The critics absolutely savaged it. When Darren Aronofsky’s AI studio Primordial Soup dropped the first episodes of “On This Day… 1776” last week, the internet basically erupted with complaints about waxen faces, repetitive camera moves, and what multiple outlets branded as “AI slop.” The Guardian didn’t pull punches, calling the series from the once-lauded Black Swan director “embarrassing” and “ugly as sin.”
But here’s the thing nobody expected. A production source just revealed to Ars Technica that creating these supposedly quick-and-dirty AI videos actually takes weeks for each minutes-long episode. Weeks. For something critics assumed was pumped out by typing a prompt into a computer and hitting enter.
The Reality Behind AI Filmmaking
The year-long series features photorealistic scenes of George Washington, Benjamin Franklin, and Thomas Paine doing Revolutionary War things 250 years ago. Time magazine’s President Ben Bitonti pitched it as “a glimpse at what thoughtful, creative, artist-led use of AI can look like,” but the production reality sounds more like filmmaking purgatory.
According to the anonymous source, the AI video generator rarely nails it on the first try. Or the 12th. Or sometimes even the 40th. “You don’t know if you’re gonna get what you want on the first take or the 12th take or the 40th take,” they admitted. It’s weirdly similar to live action filmmaking, except instead of repositioning lights or adjusting an actor’s blocking, you’re feeding slightly tweaked instructions back into an algorithm and praying.
The team storyboards everything, finds visual references, sets up shots exactly how they want them, feeds all that into the AI model, then waits to see what comes out. Most of the time it’s not quite right. Maybe the lighting doesn’t land on a face properly. Maybe some weird hallucination creeps in. The Technology is impressive but far from magical.
Why Everything Still Needs Human Touch
Here’s what actually is human in this supposedly AI-powered project: the script (written by Aronofsky’s longtime collaborators), all the voice acting (recorded by SAG actors), the music, editing, sound mixing, visual effects, and color correction.

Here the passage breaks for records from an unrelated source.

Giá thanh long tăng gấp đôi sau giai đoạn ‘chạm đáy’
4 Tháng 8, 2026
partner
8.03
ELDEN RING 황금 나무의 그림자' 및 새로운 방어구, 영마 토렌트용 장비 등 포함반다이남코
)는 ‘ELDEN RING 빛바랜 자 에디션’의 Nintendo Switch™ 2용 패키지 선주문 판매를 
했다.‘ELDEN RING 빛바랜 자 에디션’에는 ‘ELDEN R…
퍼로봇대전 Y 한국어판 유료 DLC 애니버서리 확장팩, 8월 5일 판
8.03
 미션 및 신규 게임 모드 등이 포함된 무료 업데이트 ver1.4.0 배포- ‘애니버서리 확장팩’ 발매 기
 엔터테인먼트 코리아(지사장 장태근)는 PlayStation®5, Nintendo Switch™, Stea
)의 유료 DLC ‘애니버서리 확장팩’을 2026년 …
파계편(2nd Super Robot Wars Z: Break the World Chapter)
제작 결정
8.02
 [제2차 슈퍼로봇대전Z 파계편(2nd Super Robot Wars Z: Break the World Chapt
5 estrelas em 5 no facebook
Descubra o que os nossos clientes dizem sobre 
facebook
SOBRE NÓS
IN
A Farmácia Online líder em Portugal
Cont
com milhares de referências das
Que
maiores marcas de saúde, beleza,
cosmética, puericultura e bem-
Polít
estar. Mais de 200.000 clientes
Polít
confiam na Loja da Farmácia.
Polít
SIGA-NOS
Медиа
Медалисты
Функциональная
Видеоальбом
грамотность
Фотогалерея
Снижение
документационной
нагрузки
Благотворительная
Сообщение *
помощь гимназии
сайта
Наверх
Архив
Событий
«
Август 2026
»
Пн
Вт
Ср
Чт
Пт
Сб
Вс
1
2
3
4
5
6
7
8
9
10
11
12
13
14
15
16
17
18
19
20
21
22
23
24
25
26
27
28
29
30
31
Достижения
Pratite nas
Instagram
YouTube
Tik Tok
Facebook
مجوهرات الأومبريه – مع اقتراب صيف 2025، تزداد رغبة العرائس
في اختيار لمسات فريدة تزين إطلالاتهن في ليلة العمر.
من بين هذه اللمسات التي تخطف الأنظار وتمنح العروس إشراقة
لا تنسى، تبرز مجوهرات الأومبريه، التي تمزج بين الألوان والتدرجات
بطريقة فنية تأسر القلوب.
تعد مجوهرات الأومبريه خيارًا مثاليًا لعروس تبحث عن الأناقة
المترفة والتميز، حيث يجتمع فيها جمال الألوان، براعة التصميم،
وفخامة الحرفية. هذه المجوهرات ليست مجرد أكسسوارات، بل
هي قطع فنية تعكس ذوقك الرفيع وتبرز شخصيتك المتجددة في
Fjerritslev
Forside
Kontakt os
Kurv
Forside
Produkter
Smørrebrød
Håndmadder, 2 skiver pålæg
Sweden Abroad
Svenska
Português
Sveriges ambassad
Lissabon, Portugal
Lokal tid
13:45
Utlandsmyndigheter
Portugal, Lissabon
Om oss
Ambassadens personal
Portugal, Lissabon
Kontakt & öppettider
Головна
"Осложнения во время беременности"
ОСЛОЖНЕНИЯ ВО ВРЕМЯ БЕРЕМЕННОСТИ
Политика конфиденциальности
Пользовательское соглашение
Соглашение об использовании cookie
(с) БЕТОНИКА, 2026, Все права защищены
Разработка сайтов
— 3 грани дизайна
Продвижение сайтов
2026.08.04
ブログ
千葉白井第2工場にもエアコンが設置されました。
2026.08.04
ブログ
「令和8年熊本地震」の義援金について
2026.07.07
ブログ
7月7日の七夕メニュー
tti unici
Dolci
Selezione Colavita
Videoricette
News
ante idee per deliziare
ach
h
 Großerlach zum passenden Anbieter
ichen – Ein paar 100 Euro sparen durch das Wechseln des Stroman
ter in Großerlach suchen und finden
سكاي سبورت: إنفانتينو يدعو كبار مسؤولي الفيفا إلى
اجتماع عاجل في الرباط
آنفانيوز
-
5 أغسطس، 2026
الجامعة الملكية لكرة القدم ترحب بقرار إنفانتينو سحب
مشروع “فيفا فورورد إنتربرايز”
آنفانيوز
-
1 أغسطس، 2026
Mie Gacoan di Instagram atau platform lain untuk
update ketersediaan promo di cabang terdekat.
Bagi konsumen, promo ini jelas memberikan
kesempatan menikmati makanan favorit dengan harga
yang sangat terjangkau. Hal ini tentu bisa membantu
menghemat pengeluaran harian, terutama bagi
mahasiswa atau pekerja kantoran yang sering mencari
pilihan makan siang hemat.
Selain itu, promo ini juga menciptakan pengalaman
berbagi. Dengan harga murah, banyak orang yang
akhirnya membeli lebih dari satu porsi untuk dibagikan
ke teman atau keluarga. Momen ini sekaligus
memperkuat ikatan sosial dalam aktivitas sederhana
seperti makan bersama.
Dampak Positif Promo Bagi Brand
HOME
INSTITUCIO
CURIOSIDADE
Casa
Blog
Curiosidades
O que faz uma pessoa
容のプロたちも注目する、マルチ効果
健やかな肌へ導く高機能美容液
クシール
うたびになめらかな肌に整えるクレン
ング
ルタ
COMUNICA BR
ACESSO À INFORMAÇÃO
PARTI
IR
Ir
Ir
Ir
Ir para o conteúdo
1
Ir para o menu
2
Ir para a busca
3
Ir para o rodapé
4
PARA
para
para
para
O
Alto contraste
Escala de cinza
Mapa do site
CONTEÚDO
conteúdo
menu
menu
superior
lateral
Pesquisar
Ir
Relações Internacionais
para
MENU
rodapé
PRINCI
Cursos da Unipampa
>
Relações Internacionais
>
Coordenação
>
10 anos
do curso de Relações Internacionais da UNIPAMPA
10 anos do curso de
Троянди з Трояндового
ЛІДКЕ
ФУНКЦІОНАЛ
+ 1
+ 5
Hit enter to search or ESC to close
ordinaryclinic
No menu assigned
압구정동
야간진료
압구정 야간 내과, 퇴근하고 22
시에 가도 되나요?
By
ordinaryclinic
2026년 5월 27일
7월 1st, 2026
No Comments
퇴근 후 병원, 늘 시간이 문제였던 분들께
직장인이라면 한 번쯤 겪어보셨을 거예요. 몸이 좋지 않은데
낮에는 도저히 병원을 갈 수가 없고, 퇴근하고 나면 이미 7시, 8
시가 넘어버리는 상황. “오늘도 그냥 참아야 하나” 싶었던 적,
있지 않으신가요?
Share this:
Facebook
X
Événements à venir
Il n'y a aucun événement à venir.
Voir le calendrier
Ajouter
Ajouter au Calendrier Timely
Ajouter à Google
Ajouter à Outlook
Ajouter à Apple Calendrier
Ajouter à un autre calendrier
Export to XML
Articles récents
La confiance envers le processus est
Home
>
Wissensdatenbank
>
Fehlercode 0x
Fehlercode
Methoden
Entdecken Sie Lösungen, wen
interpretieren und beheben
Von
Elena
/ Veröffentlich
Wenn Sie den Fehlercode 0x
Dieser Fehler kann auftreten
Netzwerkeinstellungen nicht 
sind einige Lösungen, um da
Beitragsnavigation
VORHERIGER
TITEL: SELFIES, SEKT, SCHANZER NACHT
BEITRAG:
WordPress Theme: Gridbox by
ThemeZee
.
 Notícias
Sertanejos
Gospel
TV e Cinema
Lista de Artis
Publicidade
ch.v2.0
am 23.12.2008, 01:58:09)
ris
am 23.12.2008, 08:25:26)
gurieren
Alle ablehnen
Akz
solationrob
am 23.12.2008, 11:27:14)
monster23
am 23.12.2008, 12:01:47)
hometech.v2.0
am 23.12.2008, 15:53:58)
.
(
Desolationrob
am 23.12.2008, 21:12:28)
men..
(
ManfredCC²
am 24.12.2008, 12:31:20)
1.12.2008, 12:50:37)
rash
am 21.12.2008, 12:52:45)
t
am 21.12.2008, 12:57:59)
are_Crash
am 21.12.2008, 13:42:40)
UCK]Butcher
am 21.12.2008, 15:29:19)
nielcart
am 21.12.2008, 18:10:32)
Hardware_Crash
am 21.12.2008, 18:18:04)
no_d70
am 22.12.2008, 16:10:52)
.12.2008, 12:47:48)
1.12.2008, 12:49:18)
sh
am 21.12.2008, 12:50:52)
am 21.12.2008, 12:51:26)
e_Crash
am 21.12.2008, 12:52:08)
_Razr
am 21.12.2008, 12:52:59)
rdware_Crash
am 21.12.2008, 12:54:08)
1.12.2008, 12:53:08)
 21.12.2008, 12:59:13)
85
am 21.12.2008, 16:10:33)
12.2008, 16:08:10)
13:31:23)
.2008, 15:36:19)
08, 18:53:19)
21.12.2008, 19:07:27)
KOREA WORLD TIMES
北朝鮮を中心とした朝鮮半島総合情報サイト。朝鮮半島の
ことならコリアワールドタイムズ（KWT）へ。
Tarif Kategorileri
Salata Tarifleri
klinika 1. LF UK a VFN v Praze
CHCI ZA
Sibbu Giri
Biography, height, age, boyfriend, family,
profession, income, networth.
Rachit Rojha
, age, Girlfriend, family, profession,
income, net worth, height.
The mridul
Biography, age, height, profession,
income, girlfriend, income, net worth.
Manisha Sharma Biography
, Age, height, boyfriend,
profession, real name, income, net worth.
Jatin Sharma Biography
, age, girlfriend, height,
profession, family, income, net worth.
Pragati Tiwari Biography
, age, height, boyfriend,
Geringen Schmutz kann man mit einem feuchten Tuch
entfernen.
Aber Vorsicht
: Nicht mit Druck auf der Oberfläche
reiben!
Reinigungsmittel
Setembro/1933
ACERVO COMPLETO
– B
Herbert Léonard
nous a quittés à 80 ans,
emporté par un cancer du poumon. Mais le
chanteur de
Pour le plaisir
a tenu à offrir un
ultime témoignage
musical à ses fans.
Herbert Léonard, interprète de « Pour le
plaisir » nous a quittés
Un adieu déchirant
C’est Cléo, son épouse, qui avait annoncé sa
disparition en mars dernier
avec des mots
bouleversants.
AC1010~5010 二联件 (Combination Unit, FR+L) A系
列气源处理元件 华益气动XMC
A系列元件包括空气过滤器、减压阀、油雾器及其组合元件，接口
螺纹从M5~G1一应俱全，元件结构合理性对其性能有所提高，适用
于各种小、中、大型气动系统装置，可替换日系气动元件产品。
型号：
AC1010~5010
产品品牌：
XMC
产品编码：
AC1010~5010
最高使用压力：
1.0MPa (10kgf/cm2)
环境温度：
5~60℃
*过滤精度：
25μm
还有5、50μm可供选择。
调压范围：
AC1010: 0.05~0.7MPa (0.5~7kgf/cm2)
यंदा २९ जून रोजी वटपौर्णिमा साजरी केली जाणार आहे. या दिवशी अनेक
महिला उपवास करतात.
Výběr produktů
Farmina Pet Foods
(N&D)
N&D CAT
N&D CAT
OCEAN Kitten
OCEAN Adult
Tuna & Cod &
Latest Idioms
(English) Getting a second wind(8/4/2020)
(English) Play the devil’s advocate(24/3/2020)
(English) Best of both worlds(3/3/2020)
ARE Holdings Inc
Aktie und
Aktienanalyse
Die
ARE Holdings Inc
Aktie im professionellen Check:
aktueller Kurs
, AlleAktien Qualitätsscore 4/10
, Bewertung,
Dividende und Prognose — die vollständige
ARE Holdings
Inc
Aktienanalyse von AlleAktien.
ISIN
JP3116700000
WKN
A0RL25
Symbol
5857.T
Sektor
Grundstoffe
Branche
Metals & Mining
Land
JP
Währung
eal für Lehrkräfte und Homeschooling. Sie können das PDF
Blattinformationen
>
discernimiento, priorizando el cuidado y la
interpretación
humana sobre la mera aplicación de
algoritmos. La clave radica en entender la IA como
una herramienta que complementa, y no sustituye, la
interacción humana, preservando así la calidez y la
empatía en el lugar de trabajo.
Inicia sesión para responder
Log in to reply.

The AI only generates the raw video shots, which then get stitched together and cleaned up by human editors.
The production source couldn’t even imagine replacing human editors with AI. “We actually desperately need an editor,” they said. Someone who knows when to cut out of a shot early to create urgency, when to linger for emotional impact. The kind of instinctive storytelling decisions that algorithms don’t understand.
They tested AI-generated voices for temp tracks and found them noticeably artificial. Not ready for professional Business production at all. Which raises an obvious question: if the voices aren’t good enough, why are the faces and bodies?
The Experiment Nobody Asked For
The team is billing this as a massive experiment, fully expecting to make mistakes and learn as they go. The source admitted they’re “more often than not, pushing deadlines” despite the theoretical time savings of not hiring actors or scouting locations. Yes, it’s cheaper than filming a historical docudrama on location. But it’s definitely not fast.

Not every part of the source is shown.